● Work to be completed
Please state the number of lines in the listing that contain the word "Prabowo", and nothing else.

● Data supplied
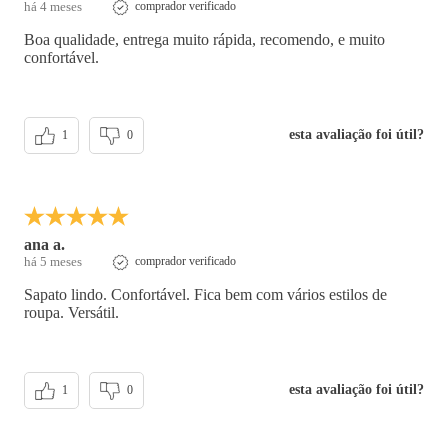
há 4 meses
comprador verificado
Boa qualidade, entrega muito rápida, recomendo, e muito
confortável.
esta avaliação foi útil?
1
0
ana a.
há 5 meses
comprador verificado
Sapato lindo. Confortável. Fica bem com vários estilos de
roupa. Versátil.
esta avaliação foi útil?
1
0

* * *

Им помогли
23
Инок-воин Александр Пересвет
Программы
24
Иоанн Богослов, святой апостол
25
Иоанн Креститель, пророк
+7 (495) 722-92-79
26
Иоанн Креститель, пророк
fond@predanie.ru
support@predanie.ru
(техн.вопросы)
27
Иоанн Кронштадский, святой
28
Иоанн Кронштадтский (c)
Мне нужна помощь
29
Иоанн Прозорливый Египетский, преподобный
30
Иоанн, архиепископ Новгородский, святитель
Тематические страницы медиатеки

--

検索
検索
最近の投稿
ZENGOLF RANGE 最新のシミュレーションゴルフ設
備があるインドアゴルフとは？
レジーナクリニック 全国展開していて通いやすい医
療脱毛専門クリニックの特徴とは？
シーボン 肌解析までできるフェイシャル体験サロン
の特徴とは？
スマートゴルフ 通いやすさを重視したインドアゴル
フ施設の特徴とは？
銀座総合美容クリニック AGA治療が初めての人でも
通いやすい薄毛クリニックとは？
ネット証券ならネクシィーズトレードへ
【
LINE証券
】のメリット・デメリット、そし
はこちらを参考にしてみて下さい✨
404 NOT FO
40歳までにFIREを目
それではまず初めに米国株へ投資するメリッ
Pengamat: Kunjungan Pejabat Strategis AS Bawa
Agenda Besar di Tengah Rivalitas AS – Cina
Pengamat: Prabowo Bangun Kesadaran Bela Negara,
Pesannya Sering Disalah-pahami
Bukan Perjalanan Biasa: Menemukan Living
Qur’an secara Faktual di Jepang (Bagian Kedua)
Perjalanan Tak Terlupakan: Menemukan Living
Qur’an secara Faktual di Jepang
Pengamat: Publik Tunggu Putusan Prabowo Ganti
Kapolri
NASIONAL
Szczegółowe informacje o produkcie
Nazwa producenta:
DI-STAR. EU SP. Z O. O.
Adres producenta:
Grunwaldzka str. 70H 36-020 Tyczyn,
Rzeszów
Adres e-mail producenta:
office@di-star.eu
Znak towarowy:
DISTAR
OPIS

● Answer box
2